Column types of Long Text and Long Binary are large binary objects. They are stored in separate B+tree from the clustered index keyed by long value id and byte offset. ESE supports append, byte range overwrite, and set size for these columns. Also, ESE has a single instance store feature where multiple records may reference the same large binary object, as though each record had its own copy of the information, i.e. without inter-record locking conflicts. The maximum size of a Long Text or Long Binary column value is 2GBytes.

Version, Auto-increment and Escrow Columns

Version columns are automatically incremented by ESE each time a record containing this column is modified via an Update operation. This column cannot be set by the application, but can only be read. Applications of version columns include being used to determine if an in-memory copy of a given record needs to be refreshed. If the value in a table record is greater than the value in a cached copy then the cached copy is known to be out of date. Version columns must be of type Long.

Auto increment columns are automatically set by ESE such that the value contained in the column is unique for every record in the table. These columns, like version columns, cannot be set by the application. Auto increment columns are read only, and are automatically set when a new record is inserted into a table via an Update operation. The value in the column remains constant for the life of the record, and only one auto increment column is allowed per table. Auto increment columns may be of type Long or type Currency .

Escrow columns can be modified via an EscrowUpdate operation. Escrowed updates are numeric delta operations. Escrow columns must be of type Long. Examples of numeric delta operations include adding 2 to a value or subtracting 1 from a value. ESE tracks the change in a value rather than the end value of an update. Multiple sessions may each have outstanding changes made via EscrowUpdate to the same value because ESE can determine the actual end value regardless of which transactions commit and which transactions rollback. This allows multiple users to concurrently update a column by making numeric delta changes.

[edit] Indexes

An index is a persisted ordering of records in a table. Indexes are used for both sequential access to rows in the order defined, and for direct record navigation based on indexed column values. The order defined by an index is described in terms of an array of columns, in precedence order. This array of columns is also called the index key. Each column is called an index segment. Each index segment may be either ascending or descending, in terms of its ordering contribution. Any number of indexes may be defined for a table. ESE provides a rich set of indexing features.

Clustered Indexes

One index may be specified as the clustered, or primary, index. In ESE, the clustered index must be unique and is referred to as the primary index. Other indexes are described as non-clustered, or secondary, indexes . Primary indexes are different from secondary indexes in that the index entry is the record itself, and not a logical pointer to the record. Secondary indexes have primary keys at their leaves to logically link to the record in the primary index. In other words, the table is physically clustered in primary index order. Retrieval of non-indexed record data in primary index order is generally much faster than in secondary index order.

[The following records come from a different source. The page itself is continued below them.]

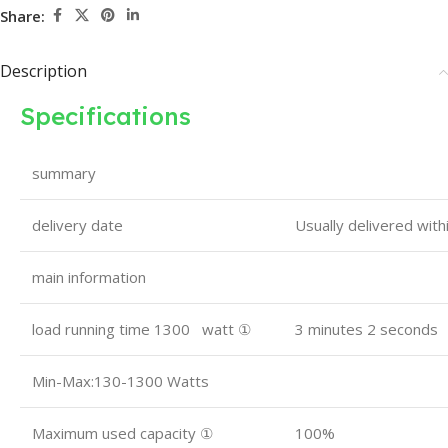
Share:
Description
Specifications
summary
delivery date
Usually delivered wit
main information
load running time 1300 watt ①
3 minutes 2 seconds
Min-Max:130-1300 Watts
Maximum used capacity ①
100%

This is because a single disk access can bring into memory multiple records that will be access close together in time. The same disk access satisfies multiple record access operations. However, the insertion of a record into the middle of an index, as determined by the primary index order, may be very much slower than appending it to the end of an index. Update frequency must be carefully considered against retrieval patterns when performing table design. If no primary index is defined for a table, then an implicit primary index, called a database key (DBK) index is created. The DBK is simply a unique ascending number incremented each time a record is inserted. As a result, the physical order of records in a DBK index is chronological insertion order, and new records are always added at the end of the table. If an application wishes to cluster data on a non-unique index, this is possible by adding an autoincrement column to the end of the non-unique index definition.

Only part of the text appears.